_Aim of the task_
In the listing below, find every line containing "Congratulations" and copy it out.

_Records to use_
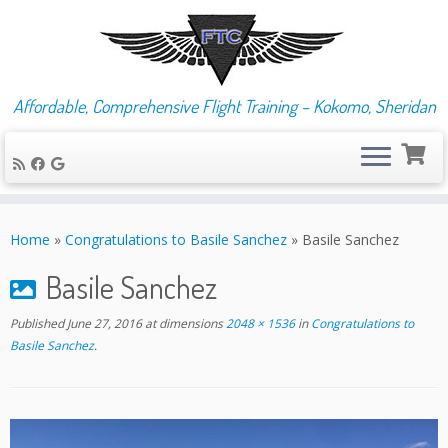
Affordable, Comprehensive Flight Training – Kokomo, Sheridan
Skip
to
Home
»
Congratulations to Basile Sanchez
»
Basile Sanchez
content
Basile Sanchez
Published
June 27, 2016
at dimensions
2048 × 1536
in
Congratulations to
Basile Sanchez
.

_Answer to the problem_
Congratulations to Basile Sanchez
Congratulations to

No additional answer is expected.